Muhafızları elleri ayakları deve yününden yapılmış iple bağlanan kızı hanın huzuruna getirdiler. Hanı öldürmeye çalışan bu kızı muhafızlar fena dövmüşler, onun bedenini kanlar içinde bırakmışlardı. Ama kızın o güzel gözlerinde ne bir korku ne de bir pişmanlık vardı ve fener gibi yanan gözleri, yüzünden saçılan nefret duygusunu aydınlatıyordu. Kendine ölümün nasıl geleceği çok da umurunda değil gibiydi. Beşikteki çocuğuna kadar öldürülen Tungut Hanlığı’nın halkının, annesinin ve babasının öcünü almıştı nasıl olsa. Han’ın önünde boyun eğmeden bütün vakarıyla duruyordu. Cengiz Han hayatında aklın almayacağı bir sürü olay görmüştü, ama böylesine ilk defa şahit oluyordu.

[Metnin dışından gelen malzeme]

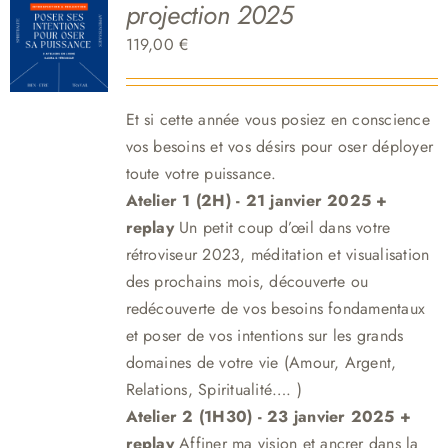
projection 2025
119,00
€
Et si cette année vous posiez en conscience
vos besoins et vos désirs pour oser déployer
toute votre puissance.
Atelier 1 (2H) - 21 janvier 2025 +
replay
Un petit coup d’œil dans votre
rétroviseur 2023, méditation et visualisation
des prochains mois, découverte ou
redécouverte de vos besoins fondamentaux
et poser de vos intentions sur les grands
domaines de votre vie (Amour, Argent,
Relations, Spiritualité…. )
Atelier 2 (1H30)
- 23 janvier 2025 +
replay
Affiner ma vision et ancrer dans la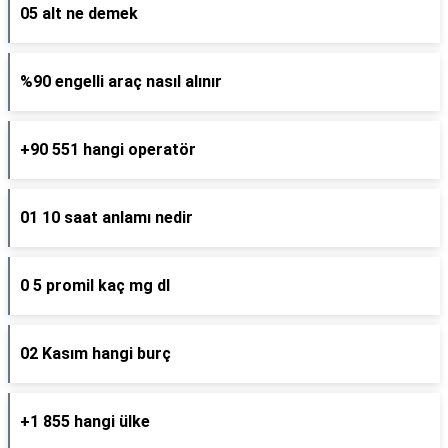
05 alt ne demek
%90 engelli araç nasıl alınır
+90 551 hangi operatör
01 10 saat anlamı nedir
0 5 promil kaç mg dl
02 Kasım hangi burç
+1 855 hangi ülke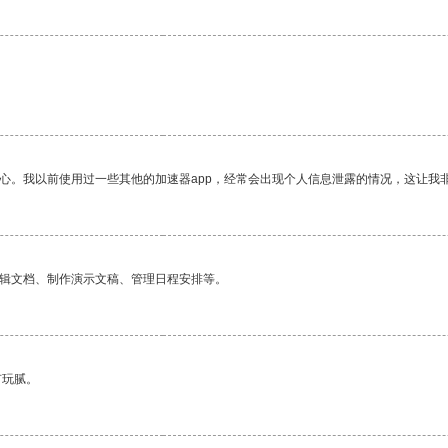
放心。我以前使用过一些其他的加速器app，经常会出现个人信息泄露的情况，这让我
编辑文档、制作演示文稿、管理日程安排等。
有玩腻。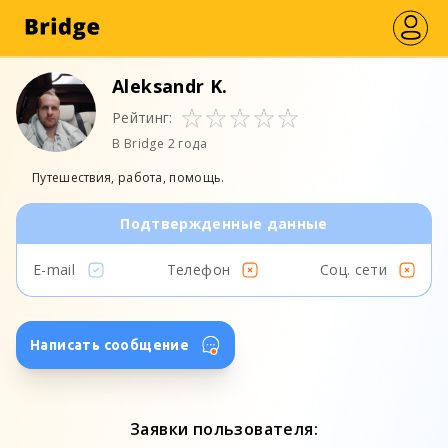
Aleksandr K.
Рейтинг:
В Bridge 2 года
Путешествия, работа, помощь.
Подтвержденные данные
E-mail
Телефон
Соц. сети
Написать сообщение
Заявки пользователя: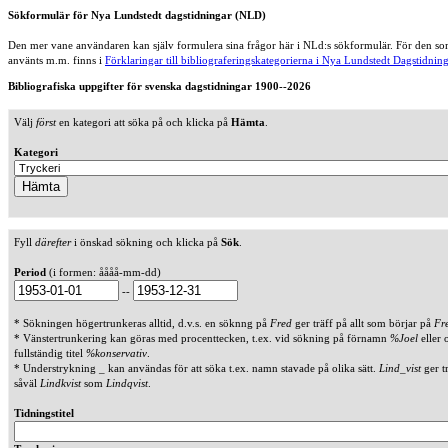
Sökformulär för Nya Lundstedt dagstidningar (NLD)
Den mer vane användaren kan själv formulera sina frågor här i NLd:s sökformulär. För den som
använts m.m. finns i
Förklaringar till bibliograferingskategorierna i Nya Lundstedt Dagstidning
Bibliografiska uppgifter för svenska dagstidningar 1900--2026
Välj
först
en kategori att söka på och klicka på
Hämta
.
Kategori
Fyll
därefter
i önskad sökning och klicka på
Sök
.
Period
(i formen: åååå-mm-dd)
--
* Sökningen högertrunkeras alltid, d.v.s. en söknng på
Fred
ger träff på allt som börjar på
Fr
* Vänstertrunkering kan göras med procenttecken, t.ex. vid sökning på förnamn
%Joel
eller 
fullständig titel
%konservativ
.
* Understrykning _ kan användas för att söka t.ex. namn stavade på olika sätt.
Lind_vist
ger t
såväl
Lindkvist
som
Lindqvist
.
Tidningstitel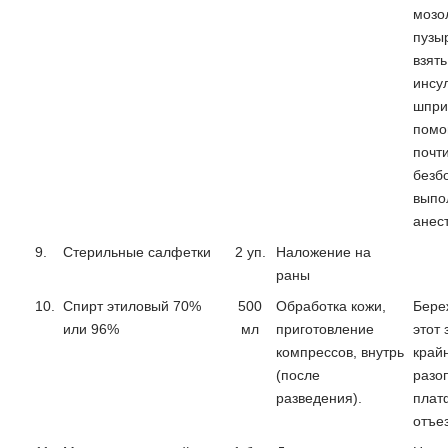
мозо
пузы
взять
инсу
шприц
помо
почт
безб
выпо
анес
9.
Стерильные салфетки
2 уп.
Наложение на
раны
10.
Спирт этиловый 70%
500
Обработка кожи,
Бере
или 96%
мл
приготовление
этот 
компрессов, внутрь
край
(после
разоп
разведения).
плат
отъе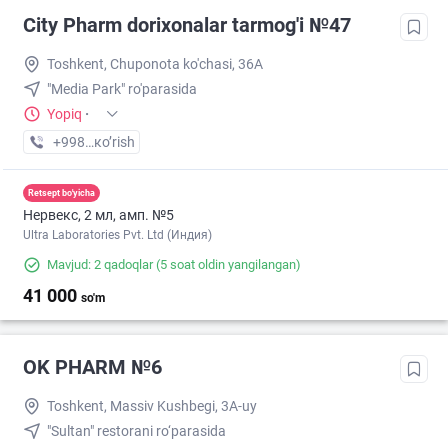
City Pharm dorixonalar tarmog'i №47
Toshkent, Chuponota ko'chasi, 36A
"Media Park" ro'parasida
Yopiq
·
+998 (77) XXX-XX-XX
кo’rish
Retsept bo'yicha
Нервекс, 2 мл, амп. №5
Ultra Laboratories Pvt. Ltd (Индия)
Mavjud: 2 qadoqlar
(5 soat oldin yangilangan)
41 000
so'm
OK PHARM №6
Toshkent, Massiv Kushbegi, 3A-uy
"Sultan" restorani ro‘parasida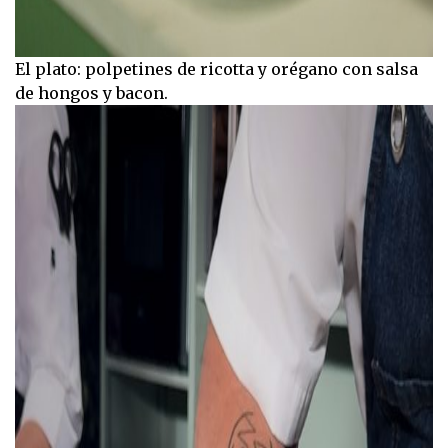
El plato: polpetines de ricotta y orégano con salsa
de hongos y bacon.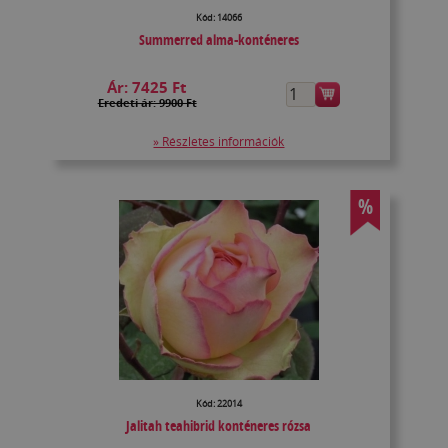
Kód: 14066
Summerred alma-konténeres
Ár:
7425 Ft
Eredeti ár: 9900 Ft
» Részletes információk
%
Kód: 22014
Jalitah teahibrid konténeres rózsa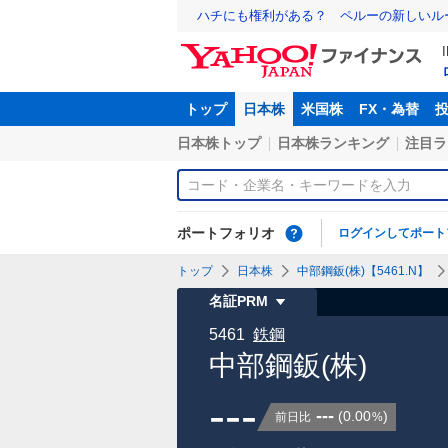
ハチにも権利がある？ ペルーの新しいル
トップ
日本株
米国株
FX・為替
日本株トップ
日本株ランキング
注目ラ
ポートフォリオ
ログインしてポート
トップ
日本株
中部鋼鈑(株)【5461.N】
名証PRM
5461
鉄鋼
中部鋼鈑(株)
---
---
(
0.00
)
前日比
%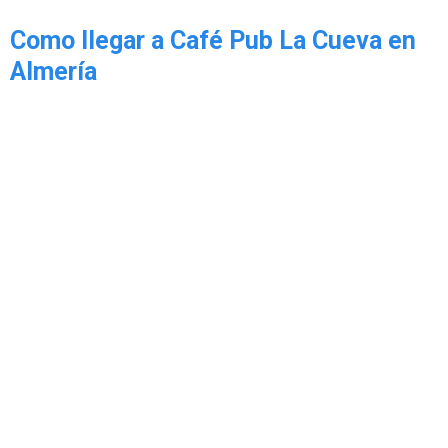
Como llegar a Café Pub La Cueva en
Almería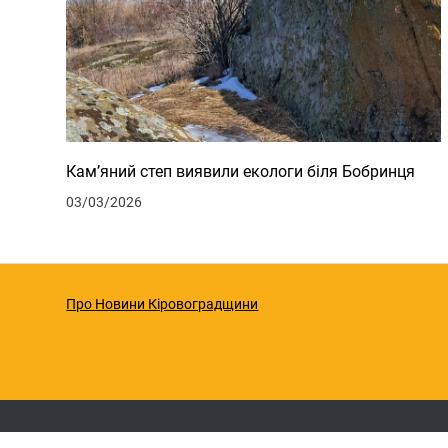
Кам’яний степ виявили екологи біля Бобринця
03/03/2026
Про Новини Кіровоградщини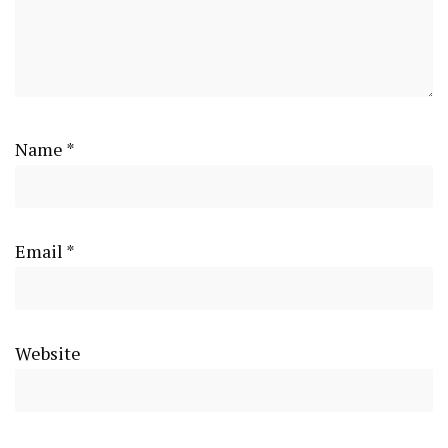
Name
*
Email
*
Website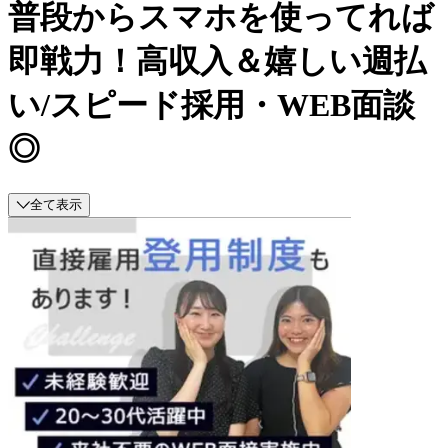
普段からスマホを使ってれば
即戦力！高収入＆嬉しい週払
い/スピード採用・WEB面談
◎
全て表示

Bütün bunlar olurken o çarpık bacaklı koca karının söylediklerini hatırladı. Yüzü bir ağ gibi buruş buruş olmuş bu koca karıya:
– Ben kadın için dövüşeceğim, kadın için savaşacağım, gerekirse kadın için bütün dünyayı fethedeceğim, demişti. Temuçin’in bu sözünü duyan yaşlı kadın: “O zaman sen bir kadının elinden ölürsün, diye azarlamıştı onu. İşte şimdi zamanında bu uyarıyı dikkate bile almayan Han koca karıyı, yüzünü ve söylediklerini hatırlıyordu. Ve koca karının söyledikleri, bu hatıraya dalıp gitti ve erkeksi Tun-gut Han’ın kızına uzun süre bakakaldı. Çünkü Tungut Han’ın kızının önünde diz çökeceğini, çığlıklar atacağını ve beni öldürme diye yalvaracağını düşünmüştü. Öfkelenmiş kızı gördüğünde bu düşüncesinin doğru olmadığını anladı. Karşısında onca erkeğin eline su dökemeyeceği kadar cesaretli bir dişinin durduğunun farkına vardı. Uzun uzun kızdan gözünü almadan bakakalan Cengiz Han kuvvetsiz ellerini kaldırıp kısaca kararını söyledi: “Bırakın gitsin! Ona at, üzerine kıyafet, torbasına bir avuç gümüş verin!” Cengiz Han’ın bu sözleri oraya toplananları şaşırttı. Askerleri de Cengiz Han’ın bu yanlış kararı yüzünden surat astılar. Cengiz Han’ın her dediğini yapan emirleri kınından çıkarılan kılıçları zorla yerine koyup Han’ın söylediğini yerine getirdiler. Yılanın zehri yüzünden sağlığı epeyce kötüleşmiş Cengiz Han yerinden kalktı ve gözüne dik dik nefretle bakan Tungut Han’ın kızına:
– Ben kılıçla epeyce aznavurun belini kırdım, dedi öfkeli bir sesle. Yeryüzünde çok düşmanımın soyunu kuruttum, toprağını yerle bir ettim, kökünü kazıdım ama hiç kendi seviyemdeki düşmanıma idam emri vermedim. Gerçek cengâverin, düşmanının değerini bilmesi lazım. Ancak düşmanının değerini bilen adam düşmanını yenebilir. Bu kız, kadın olsa da bana değerli bir düşman olabildi, ne için, halkı için, öç almak için. Başını eyerin terkisine bağlamak da gerçek cengâverin, değerli düşmanın yapabileceği şeydir. Kız olarak bunun gibi bir riski alan kişiye ben saygıdan başka, hürmetten başka izzet gösteremem. Benim ziynetim öyle olsun! Bırakın onu, dedi Cengiz Han ağır ağır konuşabiliyordu ancak.
Han’ın sözünü duyan halk “dua” diye bağırıyordu. Han’ın sözü sözdür, halk çiviyle yere sabitlenmiş gibi yerlerinde öfkeyle duruyordu.